▼

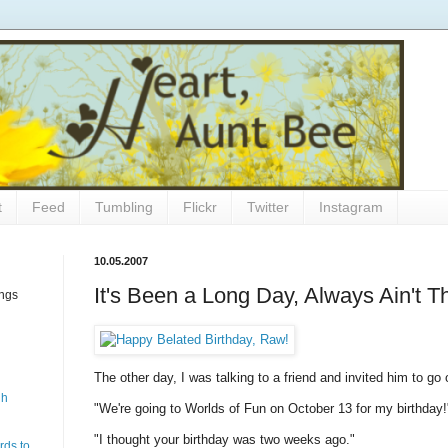
t
Feed
Tumbling
Flickr
Twitter
Instagram
10.05.2007
It's Been a Long Day, Always Ain't T
ings
The other day, I was talking to a friend and invited him to go
gh
"We're going to Worlds of Fun on October 13 for my birthday!
"I thought your birthday was two weeks ago."
rds to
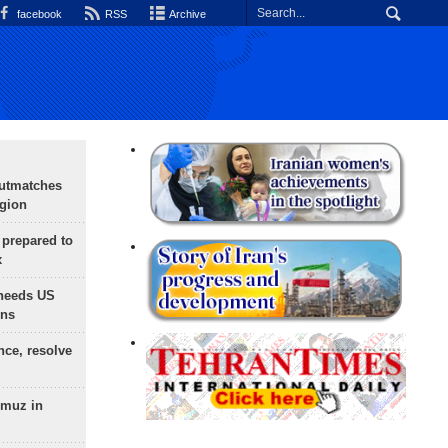
facebook
RSS
Archive
outmatches
egion
 prepared to
x
needs US
ons
nce, resolve
rmuz in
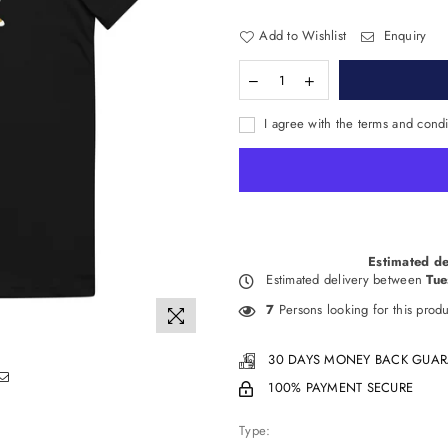
Add to Wishlist
Enquiry
I agree with the terms and condi
Estimated de
Estimated delivery between
Tue
7
Persons looking for this produ
30 DAYS MONEY BACK GUAR
100% PAYMENT SECURE
Type:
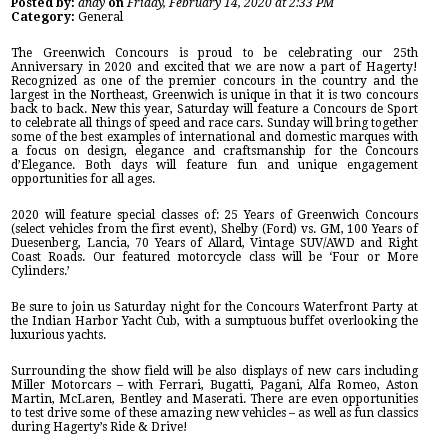
Posted by:
andy
on
Friday, February 14, 2020 at 2:33 PM
Category:
General
The Greenwich Concours is proud to be celebrating our 25th
Anniversary in 2020 and excited that we are now a part of Hagerty!
Recognized as one of the premier concours in the country and the
largest in the Northeast, Greenwich is unique in that it is two concours
back to back. New this year, Saturday will feature a Concours de Sport
to celebrate all things of speed and race cars. Sunday will bring together
some of the best examples of international and domestic marques with
a focus on design, elegance and craftsmanship for the Concours
d’Elegance. Both days will feature fun and unique engagement
opportunities for all ages.
2020 will feature special classes of: 25 Years of Greenwich Concours
(select vehicles from the first event), Shelby (Ford) vs. GM, 100 Years of
Duesenberg, Lancia, 70 Years of Allard, Vintage SUV/AWD and Right
Coast Roads. Our featured motorcycle class will be ‘Four or More
Cylinders.’
Be sure to join us Saturday night for the Concours Waterfront Party at
the Indian Harbor Yacht Cub, with a sumptuous buffet overlooking the
luxurious yachts.
Surrounding the show field will be also displays of new cars including
Miller Motorcars – with Ferrari, Bugatti, Pagani, Alfa Romeo, Aston
Martin, McLaren, Bentley and Maserati. There are even opportunities
to test drive some of these amazing new vehicles – as well as fun classics
during Hagerty’s Ride & Drive!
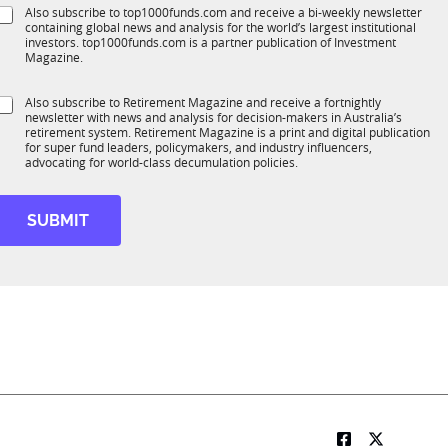
e
S
Also subscribe to top1000funds.com and receive a bi-weekly newsletter
u
*
containing global news and analysis for the world’s largest institutional
u
n
investors. top1000funds.com is a partner publication of Investment
b
c
Magazine.
T
t
1
S
Also subscribe to Retirement Magazine and receive a fortnightly
K
o
newsletter with news and analysis for decision-makers in Australia’s
u
n
retirement system. Retirement Magazine is a print and digital publication
b
*
for super fund leaders, policymakers, and industry influencers,
R
advocating for world-class decumulation policies.
M
SUBMIT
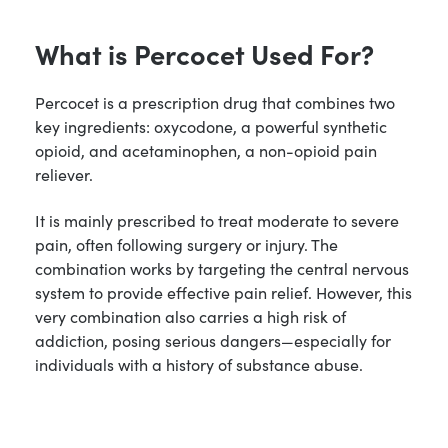
What is Percocet Used For?
Percocet is a prescription drug that combines two
key ingredients: oxycodone, a powerful synthetic
opioid, and acetaminophen, a non-opioid pain
reliever.
It is mainly prescribed to treat moderate to severe
pain, often following surgery or injury. The
combination works by targeting the central nervous
system to provide effective pain relief. However, this
very combination also carries a high risk of
addiction, posing serious dangers—especially for
individuals with a history of substance abuse.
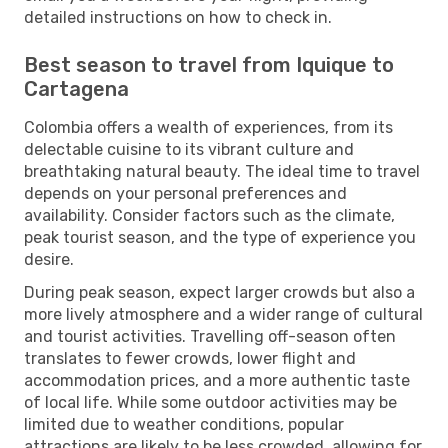
detailed instructions on how to check in.
Best season to travel from Iquique to
Cartagena
Colombia offers a wealth of experiences, from its
delectable cuisine to its vibrant culture and
breathtaking natural beauty. The ideal time to travel
depends on your personal preferences and
availability. Consider factors such as the climate,
peak tourist season, and the type of experience you
desire.
During peak season, expect larger crowds but also a
more lively atmosphere and a wider range of cultural
and tourist activities. Travelling off-season often
translates to fewer crowds, lower flight and
accommodation prices, and a more authentic taste
of local life. While some outdoor activities may be
limited due to weather conditions, popular
attractions are likely to be less crowded, allowing for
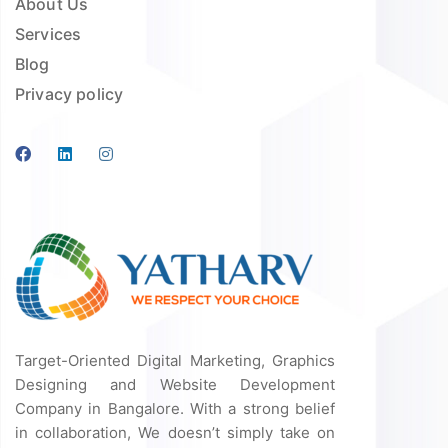
About Us
Services
Blog
Privacy policy
Target-Oriented Digital Marketing, Graphics
Designing and Website Development
Company in Bangalore. With a strong belief
in collaboration, We doesn’t simply take on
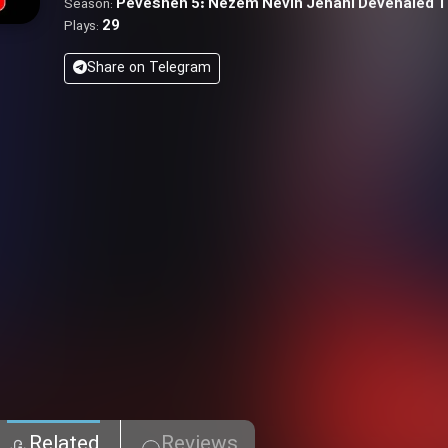
Pevesheh 5: Nezem Nevin Jehani Devenaled 
Season:
29
Plays:
Share on Telegram
Related
Reviews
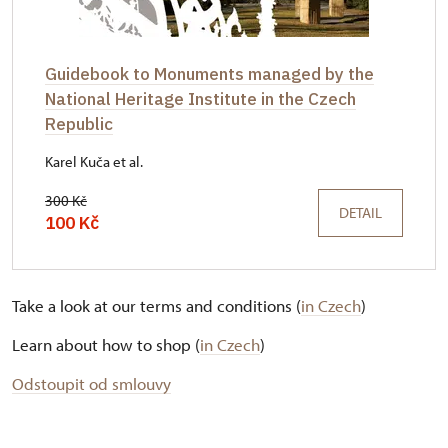
Guidebook to Monuments managed by the
National Heritage Institute in the Czech
Republic
Karel Kuča et al.
300 Kč
DETAIL
100 Kč
Take a look at our terms and conditions (
in Czech
)
Learn about how to shop (
in Czech
)
Odstoupit od smlouvy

▲

An exact copy of the entries, minus the pictures, is what's needed here.

t
Feed
Tumbling
Flickr
Twitter
Instagram
10.05.2007
It's Been a Long Day, Always Ain't T
ings
The other day, I was talking to a friend and invited him to go
gh
"We're going to Worlds of Fun on October 13 for my birthday!
"I thought your birthday was two weeks ago."
rds to
facebook
RSS
Archive
outmatches
egion
 prepared to
x
needs US
ons
nce, resolve
rmuz in
Add to Wishlist
Enquiry
I agree with the terms and condi
Estimated de
Estimated delivery between
Tue
7
Persons looking for this produ
30 DAYS MONEY BACK GUAR
100% PAYMENT SECURE
Type:
Posted by:
andy
on
Friday, February 14, 2020 at 2:33 PM
Category:
General
The Greenwich Concours is proud to be celebrating our 25th
Anniversary in 2020 and excited that we are now a part of Hagerty!
Recognized as one of the premier concours in the country and the
largest in the Northeast, Greenwich is unique in that it is two concours
back to back. New this year, Saturday will feature a Concours de Sport
to celebrate all things of speed and race cars. Sunday will bring together
some of the best examples of international and domestic marques with
a focus on design, elegance and craftsmanship for the Concours
d’Elegance. Both days will feature fun and unique engagement
opportunities for all ages.
2020 will feature special classes of: 25 Years of Greenwich Concours
(select vehicles from the first event), Shelby (Ford) vs. GM, 100 Years of
Duesenberg, Lancia, 70 Years of Allard, Vintage SUV/AWD and Right
Coast Roads. Our featured motorcycle class will be ‘Four or More
Cylinders.’
Be sure to join us Saturday night for the Concours Waterfront Party at
the Indian Harbor Yacht Cub, with a sumptuous buffet overlooking the
luxurious yachts.
Surrounding the show field will be also displays of new cars including
Miller Motorcars – with Ferrari, Bugatti, Pagani, Alfa Romeo, Aston
Martin, McLaren, Bentley and Maserati. There are even opportunities
to test drive some of these amazing new vehicles – as well as fun classics
during Hagerty’s Ride & Drive!
e
S
Also subscribe to top1000funds.com and receive a bi-weekly newsletter
u
*
containing global news and analysis for the world’s largest institutional
u
n
investors. top1000funds.com is a partner publication of Investment
b
c
Magazine.
T
t
1
S
Also subscribe to Retirement Magazine and receive a fortnightly
K
o
newsletter with news and analysis for decision-makers in Australia’s
u
n
retirement system. Retirement Magazine is a print and digital publication
b
*
for super fund leaders, policymakers, and industry influencers,
R
advocating for world-class decumulation policies.
M
SUBMIT
What is Percocet Used For?
Percocet is a prescription drug that combines two
key ingredients: oxycodone, a powerful synthetic
opioid, and acetaminophen, a non-opioid pain
reliever.
It is mainly prescribed to treat moderate to severe
pain, often following surgery or injury. The
combination works by targeting the central nervous
system to provide effective pain relief. However, this
very combination also carries a high risk of
addiction, posing serious dangers—especially for
individuals with a history of substance abuse.
detailed instructions on how to check in.
Best season to travel from Iquique to
Cartagena
Colombia offers a wealth of experiences, from its
delectable cuisine to its vibrant culture and
breathtaking natural beauty. The ideal time to travel
depends on your personal preferences and
availability. Consider factors such as the climate,
peak tourist season, and the type of experience you
desire.
During peak season, expect larger crowds but also a
more lively atmosphere and a wider range of cultural
and tourist activities. Travelling off-season often
translates to fewer crowds, lower flight and
accommodation prices, and a more authentic taste
of local life. While some outdoor activities may be
limited due to weather conditions, popular
attractions are likely to be less crowded, allowing for
About Us
Services
Blog
Privacy policy
Target-Oriented Digital Marketing, Graphics
Designing and Website Development
Company in Bangalore. With a strong belief
in collaboration, We doesn’t simply take on
Pevesheh 5: Nezem Nevin Jehani Devenaled 
Season:
29
Plays:
Share on Telegram
Related
Reviews
Guidebook to Monuments managed by the
National Heritage Institute in the Czech
Republic
Karel Kuča et al.
300 Kč
DETAIL
100 Kč
Take a look at our terms and conditions (
in Czech
)
Learn about how to shop (
in Czech
)
Odstoupit od smlouvy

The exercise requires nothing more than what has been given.